Furan-2-yl(2′-tosyl-1H,1′H-[2,3′-bipyrrol]-4′-yl)methanone (2b).

Yield 282 mg (74%). Yellow crystals, mp 95–97 °C. IR (KBr, cm⁻¹): 3293 (NH), 3131 (=CH), 2923, 2859 (CH), 1620 (CO), 1563, 1520 (C=C), 1354, 1140 (SO₂). ¹H NMR (400.13 MHz, CDCl₃): δ 10.71 (br.s, 1H, NH, CO-pyrrole), 9.94 (br.s, 1H, NH, pyrrole), 7.68 (d, J = 3.3 Hz, 1H, H-5, CO-pyrrole), 7.62–7.61 (m, 1H, H-5, furan), 7.57–7.55 (m, 2H, Ph), 7.16–7.14 (m, 3H, H-3, furan, Ph), 6.86–6.84 (m, 2H, H-3, H-5, pyrrole), 6.54 (dd, J = 3.3, 1.4 Hz, 1H, H-4, furan), 6.22–6.20 (m, 1H, H-4, pyrrole), 2.33 (s, 3H, CH₃). ¹³C NMR (100.6 MHz, CDCl₃): δ 177.8, 153.4, 146.9, 144.7, 137.9, 129.7 (2C), 127.5, 127.3 (2C), 125.7, 123.3, 123.0, 121.4, 119.8, 119.3, 113.2, 112.5, 109.5, 21.6. Anal. Calcd for C₂₀H₁₆N₂O₄S: C, 63.15; H, 4.24; N, 7.36; S, 8.43%. Found: C, 63.27; H, 4.42; N, 7.53; S, 8.3%.

Thiophen-2-yl(2′-tosyl-1H,1′H-[2,3′-bipyrrol]-4′-yl)methanone (2c).

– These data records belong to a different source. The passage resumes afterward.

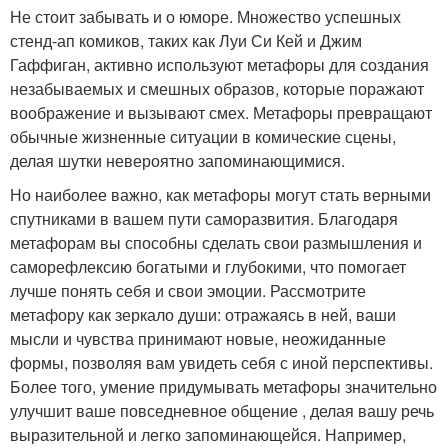
Не стоит забывать и о юморе. Множество успешных
стенд-ап комиков, таких как Луи Си Кей и Джим
Гаффиган, активно используют метафоры для создания
незабываемых и смешных образов, которые поражают
воображение и вызывают смех. Метафоры превращают
обычные жизненные ситуации в комические сцены,
делая шутки невероятно запоминающимися.
Но наиболее важно, как метафоры могут стать верными
спутниками в вашем пути саморазвития. Благодаря
метафорам вы способны сделать свои размышления и
саморефлексию богатыми и глубокими, что помогает
лучше понять себя и свои эмоции. Рассмотрите
метафору как зеркало души: отражаясь в ней, ваши
мысли и чувства принимают новые, неожиданные
формы, позволяя вам увидеть себя с иной перспективы.
Более того, умение придумывать метафоры значительно
улучшит ваше повседневное общение , делая вашу речь
выразительной и легко запоминающейся. Например,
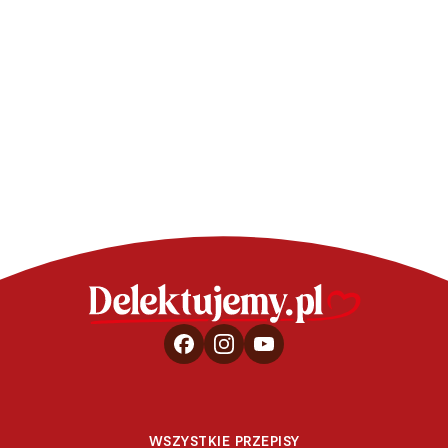
BABECZKI I MUFFINKI: PROSTE PRZEPISY
Piñata cupcakes
WSZYSTKIE PRZEPISY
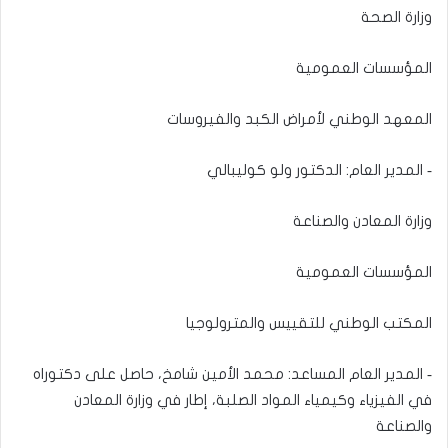
وزارة الصحة
المؤسسات العمومية
المعهد الوطني لأمراض الكبد والفيروسات
‐ المدير العام: الدكتور ولو كوليبالي
وزارة المعادن والصناعة
المؤسسات العمومية
المكتب الوطني للتقييس والمترولوجيا
‐ المدير العام المساعد: محمد الأمين شامخ، حاصل على دكتوراه
في الفيزياء وكيمياء المواد الصلبة، إطار في وزارة المعادن
والصناعة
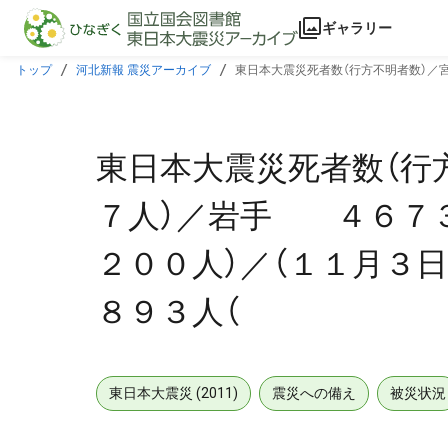
本文に飛ぶ
ギャラリー
トップ
河北新報 震災アーカイブ
東日本大震災死者数（行方不明者数）／
３人（
東日本大震災死者数（行
７人）／岩手 ４６７
２００人）／（１１月３
８９３人（
東日本大震災 (2011)
震災への備え
被災状況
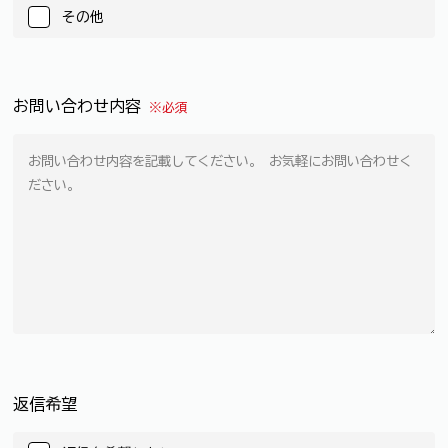
その他
お問い合わせ内容
※必須
返信希望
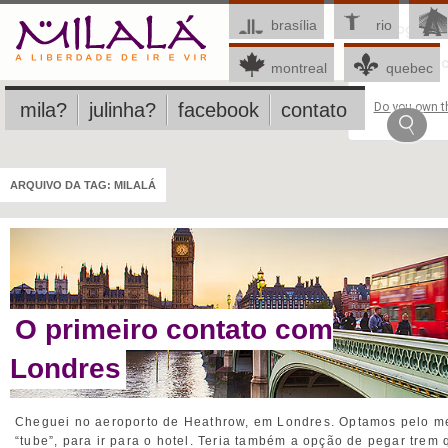
brasília
rio
This page c
montreal
quebec
mila?
julinha?
facebook
contato
Do you own th
ARQUIVO DA TAG:
MILALÁ
O primeiro contato com
Londres
Cheguei no aeroporto de Heathrow, em Londres. Optamos pelo me
“tube”, para ir para o hotel. Teria também a opção de pegar trem q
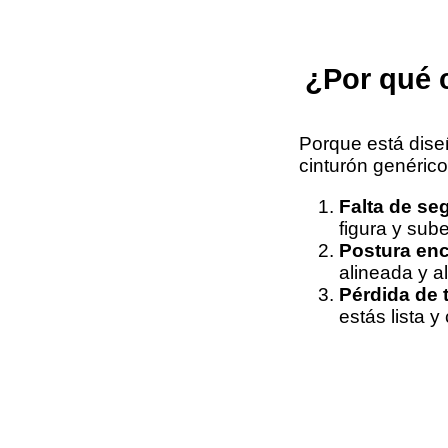
¿Por qué c
Porque está dise
cinturón genérico
Falta de se
figura y sub
Postura en
alineada y al
Pérdida de 
estás lista y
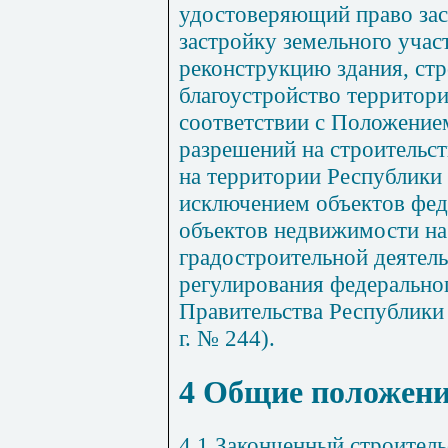
удостоверяющий
право за
застройку
земельного
учас
реконструкцию
здания
,
ст
благоустройство
территор
соответствии
с
Положение
разрешений
на строительс
на
территории
Республики
исключением
объектов
фед
объектов недвижимости
на
градостроительной
деятел
регулирования
федерально
Правительства Республики
г
.
№
244).
4 Общие положен
4.1
Законченный
строител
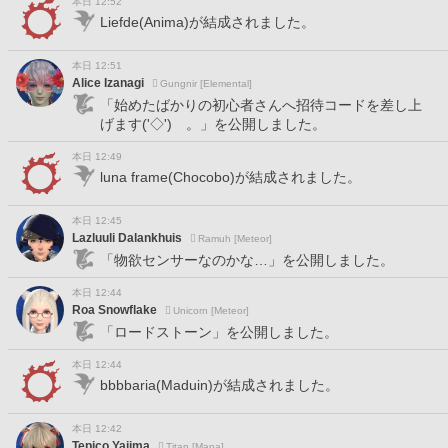
本日 12:52
Liefde(Anima)が結成されました。
本日 12:51
Alice Izanagi
Gungnir [Elemental]
「始めたばかりの初心者さんへ招待コードを差し上
げます('◇')ゞ。」を公開しました。
本日 12:49
luna frame(Chocobo)が結成されました。
本日 12:45
Lazluuli Dalankhuis
Ramuh [Meteor]
「物欲センサーなのかな…」を公開しました。
本日 12:44
Roa Snowflake
Unicorn [Meteor]
「ロードストーン」を公開しました。
本日 12:44
bbbbaria(Maduin)が結成されました。
本日 12:42
Tepico Yajima
Titan [Mana]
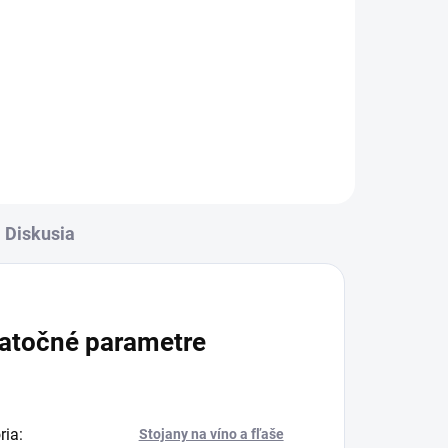
Diskusia
atočné parametre
ria
:
Stojany na víno a fľaše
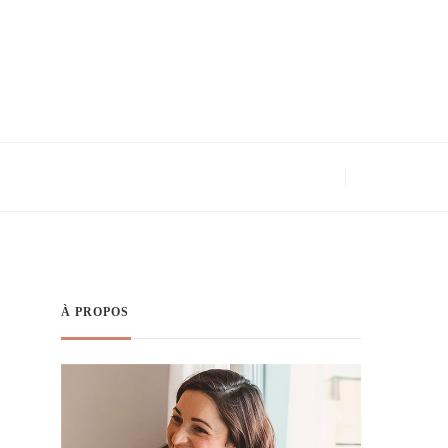
À PROPOS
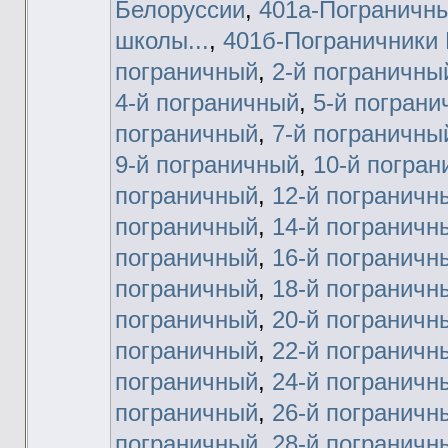
Белоруссии
,
401а-Пограничны
школы...
,
401б-Пограничники
пограничный
,
2-й пограничны
4-й пограничный
,
5-й пограни
пограничный
,
7-й пограничны
9-й пограничный
,
10-й погра
пограничный
,
12-й пограничн
пограничный
,
14-й пограничн
пограничный
,
16-й пограничн
пограничный
,
18-й пограничн
пограничный
,
20-й пограничн
пограничный
,
22-й пограничн
пограничный
,
24-й пограничн
пограничный
,
26-й пограничн
пограничный
,
28-й пограничн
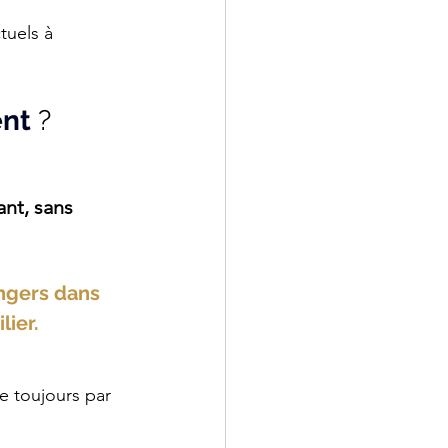
tuels à 
nt
 ?
nt, sans 
ngers dans 
lier.
 toujours par 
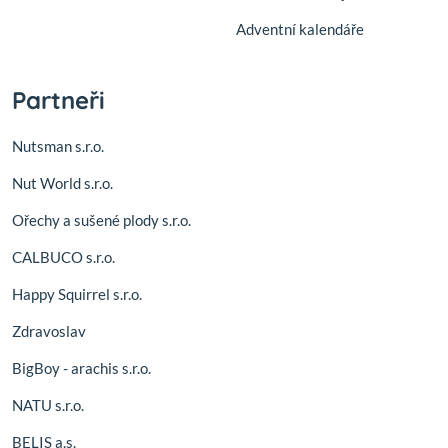
Adventní kalendáře
Partneři
Nutsman s.r.o.
Nut World s.r.o.
Ořechy a sušené plody s.r.o.
CALBUCO s.r.o.
Happy Squirrel s.r.o.
Zdravoslav
BigBoy - arachis s.r.o.
NATU s.r.o.
BELIS a.s.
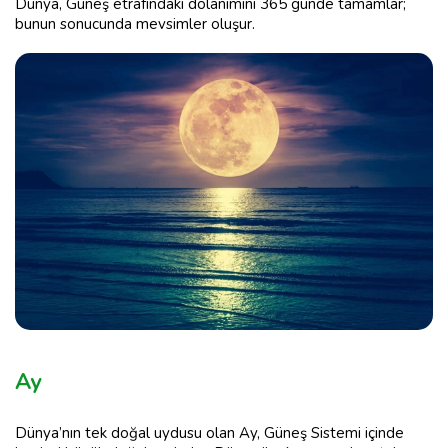
Dünya, Güneş etrafındaki dolanımını 365 günde tamamlar;
bunun sonucunda mevsimler oluşur.
Ay
Dünya’nın tek doğal uydusu olan Ay, Güneş Sistemi içinde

Yield 274 mg (69%). Yellow crystals, mp 175–177 °C. IR (KBr, cm⁻¹): 3351 (NH), 3137, 3110 (=CH), 2922 (CH), 1614 (CO), 1569, 1520, 1484, 1458 (C=C), 1359, 1136 (SO₂). ¹H NMR (400.13 MHz, CDCl₃): δ 10.64 (br.s, 1H, NH, CO-pyrrole), 10.16 (br.s, 1H, NH, pyrrole), 7.65 (d, J = 4.9 Hz, 1H, H-5, thiophene), 7.57 (d, J = 8.1 Hz, 2H, Ph), 7.54 (d, J = 3.5 Hz, 1H, H-3, thiophene), 7.46 (d, J = 3.3 Hz, 1H, H-3, pyrrole), 7.14 (d, J = 8.1 Hz, 2H, Ph), 7.09–7.07 (m, 1H, H-4, thiophene), 6.85–6.83 (m, 1H, H-4, pyrrole), 6.83–6.82 (m, 1H, H-3, pyrrole), 6.21–6.20 (m, 1H, H-5, pyrrole), 2.32 (s, 3H, CH₃). ¹³C NMR (100.6 MHz, CDCl₃): δ 183.5, 145.0, 144.8, 137.5, 134.6, 134.4, 129.7 (2C), 128.2, 127.4, 127.2 (2C), 125.4, 124.1, 122.5, 121.4, 119.3, 113.0, 109.4, 21.7. Anal. Calcd for C₂₀H₁₆N₂O₃S₂: C, 60.59; H, 4.07; N, 7.07; S, 16.17%. Found: C, 60.73; H, 4.27; N, 7.18; S, 15.99%. HRMS (ESI-TOF): found 397,0681. Calcd. for [C₂₀H₁₆N₂O₃S₂+H]⁺ 397,0685.

(4-Ethyl-5-propyl-2′-tosyl-1H,1′H-[2,3′-bipyrrol]-4′-yl)(phenyl)methanone (2d).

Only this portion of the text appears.